Moderna COVID-19 vaccine appears safe, shows signs of labor in older people – study


CHICAGO (Reuters) – Results of an early safety study of Moderna Inc’s coronavirus vaccine candidate in older adults showed it produced virus-neutralizing antibodies at levels similar to those seen in young adults , with side effects roughly comparable to those of high-dose influenza vaccines, researchers said Tuesday.

The study, published in the New England Journal of Medicine, offers a more complete picture of vaccine safety in the elderly, a group at increased risk for serious complications from COVID-19.

The results are reassuring because immunity tends to wane with age, said Dr. Evan Anderson, one of the lead researchers in the study from Emory University in Atlanta, in a telephone interview. .

The study was an extension of Moderna’s Phase I safety trial, initially conducted in people aged 18 to 55. He tested two doses of Moderna’s vaccine – 25 micrograms and 100 micrograms – in 40 adults aged 56 to 70 and 71 and older.

Overall, the team found that in older adults who received two injections of the 100 microgram dose 28 days apart, the vaccine produced immune responses roughly similar to those seen in young people. adults.

Moderna is already testing the highest dose in a large Phase III trial, the last step before seeking emergency clearance or approval.

Side effects, which included headache, fatigue, body aches, chills, and pain at the injection site, were rated as mostly mild to moderate.

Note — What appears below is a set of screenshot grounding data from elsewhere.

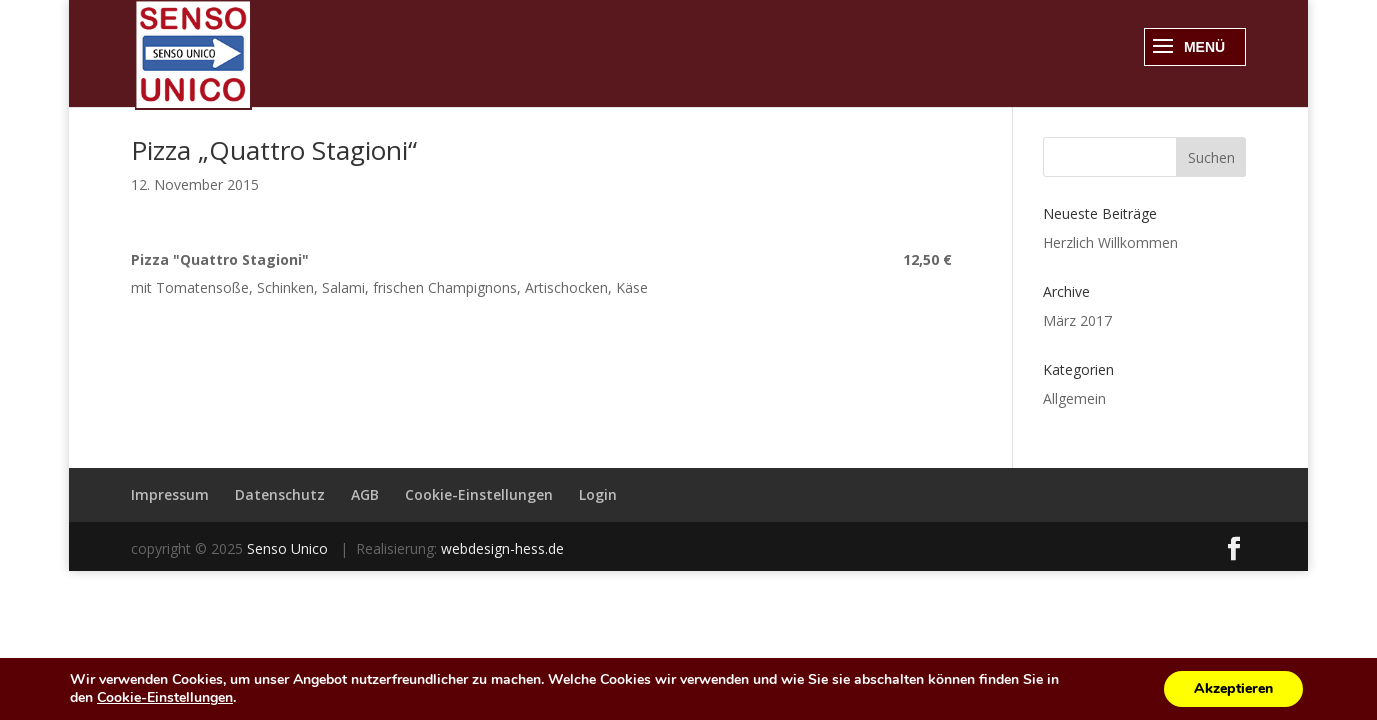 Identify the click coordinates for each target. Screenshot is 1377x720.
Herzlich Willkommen (1110, 242)
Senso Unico (289, 548)
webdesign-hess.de (502, 548)
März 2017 (1077, 320)
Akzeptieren (1233, 688)
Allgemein (1074, 398) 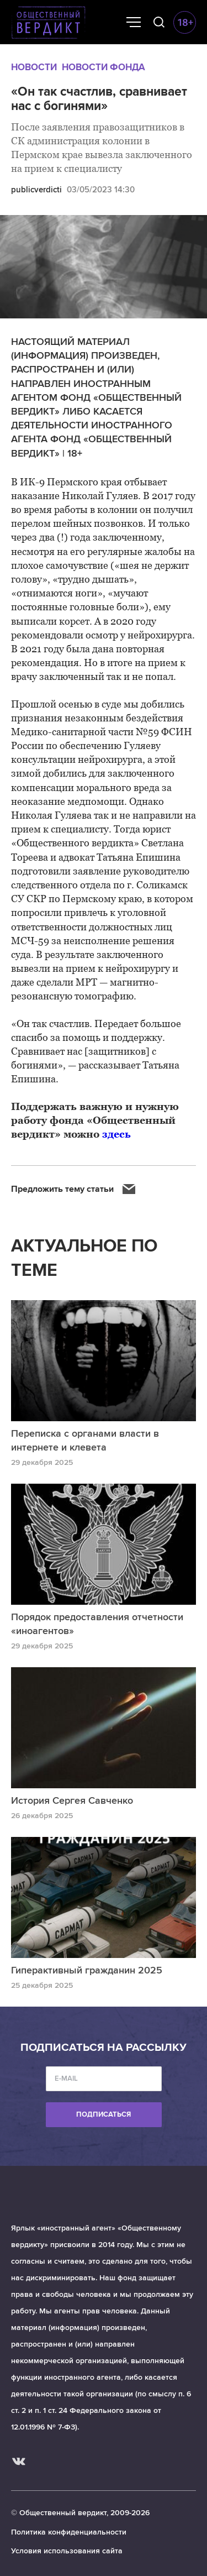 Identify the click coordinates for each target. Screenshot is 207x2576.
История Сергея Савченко (72, 1800)
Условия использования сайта (67, 2551)
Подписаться (103, 2114)
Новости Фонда (103, 67)
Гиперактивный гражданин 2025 (86, 1970)
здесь (116, 1134)
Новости (34, 67)
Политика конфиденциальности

In at least two cases, however, the volunteers had severe reactions.

One of them developed a grade three fever, rated at 102.2 degrees Fahrenheit (39 ° C) or higher, after receiving the lowest dose of vaccine. Another developed fatigue so severe that it temporarily prevented daily activities, Anderson said.

Typically, the side effects occurred soon after receiving the vaccine and went away quickly, he said.

“It’s similar to what a lot of older adults will go through with the high-dose influenza vaccine,” Anderson said. “They may feel bad or have a fever.”

Norman Hulme, a 65-year-old senior media developer at Emory who took the lowest dose of the vaccine, said he felt compelled to participate in the trial after seeing first responders in New York City and around the world. Washington State fight the virus.

“I really didn’t have any side effects,” said Hulme, who grew up in the New York area.

Hulme said he was aware Moderna’s vaccine used new technology and there might be a risk in taking it, but said: “Someone had to do it.